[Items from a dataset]
****

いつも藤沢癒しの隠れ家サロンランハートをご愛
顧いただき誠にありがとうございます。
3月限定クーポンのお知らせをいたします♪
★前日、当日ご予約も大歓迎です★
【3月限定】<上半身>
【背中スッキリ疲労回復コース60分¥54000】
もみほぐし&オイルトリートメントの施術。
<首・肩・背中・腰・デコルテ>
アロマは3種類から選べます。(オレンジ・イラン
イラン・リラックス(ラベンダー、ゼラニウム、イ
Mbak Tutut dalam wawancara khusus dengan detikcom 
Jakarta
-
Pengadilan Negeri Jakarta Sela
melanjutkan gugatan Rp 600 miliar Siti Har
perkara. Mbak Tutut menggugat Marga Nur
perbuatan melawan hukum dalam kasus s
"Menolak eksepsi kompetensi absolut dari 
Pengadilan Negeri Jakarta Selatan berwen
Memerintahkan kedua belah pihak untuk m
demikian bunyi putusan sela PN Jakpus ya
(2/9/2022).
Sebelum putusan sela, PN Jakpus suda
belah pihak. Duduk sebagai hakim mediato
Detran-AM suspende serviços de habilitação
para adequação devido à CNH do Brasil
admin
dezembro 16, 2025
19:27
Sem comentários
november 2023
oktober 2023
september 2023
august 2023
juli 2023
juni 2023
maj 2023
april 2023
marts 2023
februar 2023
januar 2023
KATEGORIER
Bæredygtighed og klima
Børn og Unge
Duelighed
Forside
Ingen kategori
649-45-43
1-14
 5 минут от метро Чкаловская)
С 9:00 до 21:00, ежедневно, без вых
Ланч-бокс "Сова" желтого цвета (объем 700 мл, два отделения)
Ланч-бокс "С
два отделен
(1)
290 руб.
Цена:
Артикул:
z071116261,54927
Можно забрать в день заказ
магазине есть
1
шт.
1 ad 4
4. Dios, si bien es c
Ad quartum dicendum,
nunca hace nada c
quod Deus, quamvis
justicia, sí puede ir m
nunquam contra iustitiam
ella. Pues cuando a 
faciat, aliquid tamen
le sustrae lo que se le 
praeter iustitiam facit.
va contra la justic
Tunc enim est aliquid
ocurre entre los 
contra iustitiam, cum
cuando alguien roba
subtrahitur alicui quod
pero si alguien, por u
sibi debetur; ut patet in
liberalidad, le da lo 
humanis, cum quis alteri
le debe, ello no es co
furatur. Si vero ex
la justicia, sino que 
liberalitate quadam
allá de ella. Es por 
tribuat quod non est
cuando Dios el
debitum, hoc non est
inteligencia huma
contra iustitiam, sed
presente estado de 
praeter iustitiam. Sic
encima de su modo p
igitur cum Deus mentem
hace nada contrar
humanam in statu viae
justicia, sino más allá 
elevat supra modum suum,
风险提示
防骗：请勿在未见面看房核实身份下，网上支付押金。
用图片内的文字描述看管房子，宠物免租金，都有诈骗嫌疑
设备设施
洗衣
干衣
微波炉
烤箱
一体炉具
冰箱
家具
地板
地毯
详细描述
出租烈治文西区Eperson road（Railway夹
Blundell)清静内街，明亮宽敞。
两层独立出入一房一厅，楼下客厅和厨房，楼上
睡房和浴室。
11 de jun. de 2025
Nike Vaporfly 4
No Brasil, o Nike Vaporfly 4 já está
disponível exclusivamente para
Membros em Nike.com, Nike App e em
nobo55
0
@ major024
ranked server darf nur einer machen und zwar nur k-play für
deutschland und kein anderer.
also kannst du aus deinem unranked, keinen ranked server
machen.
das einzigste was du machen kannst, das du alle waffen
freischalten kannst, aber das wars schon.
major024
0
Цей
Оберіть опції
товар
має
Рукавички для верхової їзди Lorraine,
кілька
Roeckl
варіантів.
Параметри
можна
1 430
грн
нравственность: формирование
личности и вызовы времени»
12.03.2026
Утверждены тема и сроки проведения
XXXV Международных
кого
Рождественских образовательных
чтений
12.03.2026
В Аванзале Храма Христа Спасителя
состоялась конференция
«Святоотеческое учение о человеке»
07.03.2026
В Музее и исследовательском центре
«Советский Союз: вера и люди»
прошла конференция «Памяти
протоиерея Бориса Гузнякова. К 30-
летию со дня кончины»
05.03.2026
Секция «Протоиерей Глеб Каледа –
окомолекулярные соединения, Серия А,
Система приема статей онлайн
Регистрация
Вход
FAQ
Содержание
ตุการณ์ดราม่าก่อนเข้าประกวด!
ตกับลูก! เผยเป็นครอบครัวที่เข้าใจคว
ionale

****

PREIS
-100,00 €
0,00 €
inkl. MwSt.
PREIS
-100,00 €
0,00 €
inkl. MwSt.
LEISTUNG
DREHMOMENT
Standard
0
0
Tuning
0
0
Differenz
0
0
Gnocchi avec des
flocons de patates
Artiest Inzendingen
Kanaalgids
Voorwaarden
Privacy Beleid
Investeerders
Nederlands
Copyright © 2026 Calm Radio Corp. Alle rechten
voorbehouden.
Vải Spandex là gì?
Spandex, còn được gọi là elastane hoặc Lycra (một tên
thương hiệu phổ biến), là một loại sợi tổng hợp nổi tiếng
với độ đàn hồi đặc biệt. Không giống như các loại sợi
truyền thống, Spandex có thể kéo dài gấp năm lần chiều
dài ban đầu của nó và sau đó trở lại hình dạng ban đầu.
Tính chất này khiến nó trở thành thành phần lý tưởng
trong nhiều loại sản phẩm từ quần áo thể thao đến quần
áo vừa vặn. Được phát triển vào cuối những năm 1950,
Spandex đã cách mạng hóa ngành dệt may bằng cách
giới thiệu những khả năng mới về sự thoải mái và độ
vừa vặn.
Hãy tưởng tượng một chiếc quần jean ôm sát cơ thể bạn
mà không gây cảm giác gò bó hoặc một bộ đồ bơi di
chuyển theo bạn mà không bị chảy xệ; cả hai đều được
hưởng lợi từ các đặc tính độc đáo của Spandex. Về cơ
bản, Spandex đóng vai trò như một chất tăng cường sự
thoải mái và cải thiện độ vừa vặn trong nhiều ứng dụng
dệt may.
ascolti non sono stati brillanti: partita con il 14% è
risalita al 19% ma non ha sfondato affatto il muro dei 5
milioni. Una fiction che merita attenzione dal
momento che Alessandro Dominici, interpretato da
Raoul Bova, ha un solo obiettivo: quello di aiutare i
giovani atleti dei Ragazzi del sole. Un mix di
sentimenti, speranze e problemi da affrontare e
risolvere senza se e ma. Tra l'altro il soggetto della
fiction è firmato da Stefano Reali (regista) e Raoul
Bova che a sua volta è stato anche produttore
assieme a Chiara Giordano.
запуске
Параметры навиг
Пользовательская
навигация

****

### The problem
If a line of the records holds the word "Negeri", count it; report only the total.

### Task result
2